Watching The Theatre Bizarre is like sitting down to eat at an exotic restaurant and being served samples of tantalizing unfamiliar foods; six dishes to be exact. This bold horror anthology directed by some of today’s risqué auteurs aims to slake modern audiences’ debaucherous appetite. Udo Kier plays a creepy human puppet which hosts the theatre’s entertainment for a curious girl who happens to venture into the abandoned movie house.

We start things off with "The Mother of Toads" directed by Richard Stanley (Hardware, Dust Devil). An American couple vacationing in France are thrust into an occult world when the boyfriend engages a witch with powers to summon a demon. The folk atmosphere and Lovecraftian tone stick to you like sludge in this concise monster tale. In "I Love You" Buddy Giovinazzo (Combat Shock) introduces us to a desperate and dangerous man who will stop at nothing to keep his adulterous wife from leaving him.
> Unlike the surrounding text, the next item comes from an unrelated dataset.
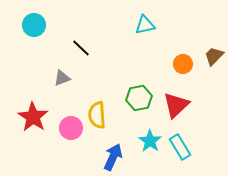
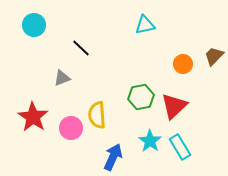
green hexagon: moved 2 px right, 1 px up
red triangle: moved 2 px left, 1 px down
This is an excellent depiction of a deranged soul at the end of his fuse who will snap in a violent outburst.

Tom Savini (makeup & special effects wizard who starred in Jose Prendes‘ The Monster Man) directs "Wet Dreams" in which a couple manifest their dissatisfaction with the other through their dreams. These gore-filled nightmares drown us in the revulsion and loathing two people can have towards each other. Next is "The Accident" helmed by Douglas Buck (Sisters) where a young girl witnesses a tragic road accident and tries to understand death. This short, presented through the child’s point of view, touches upon the delicate moment where a parent must explain to their child the meaning of death.

In "Vision Stains", directed by Karim Hussain (Subconscious Cruelty), a nutty woman believes she can extract people’s memories by inserting a hypodermic needle into their eyeball as they die and siphoning them out. Plunging the needle into her own eye, she experiences wonders until one day she goes too far by attempting something even more unspeakable. With the final tale, "Sweets" directed by David Gregory (Plague Town), food becomes an object of fetish and violence for a group of twisted individuals. This short paints a nauseating portrait of gluttony gone berserk.

Maybe it’s because I’ve delved into excessive cinema for so long but I was left wanting more. They were all great tales, no doubt about it. But in the case of "Sweets" and "The Accident" instead of feeling as if I’ve read short stories from one volume, it felt as if I’ve read random chapters from different books; in other words these tales felt like incomplete scenes pulled from a whole film. "Vision Stains" and "Wet Dreams" were the best prepared stories in my opinion. They were delectably graphic and indulgent. "The Mother of Toads" contained beautiful cinematography and dense atmosphere. As a whole I liked this movie and recommend you watch it. If you’re an extreme film junkie you probably won’t overdose, but get a good high off this flick.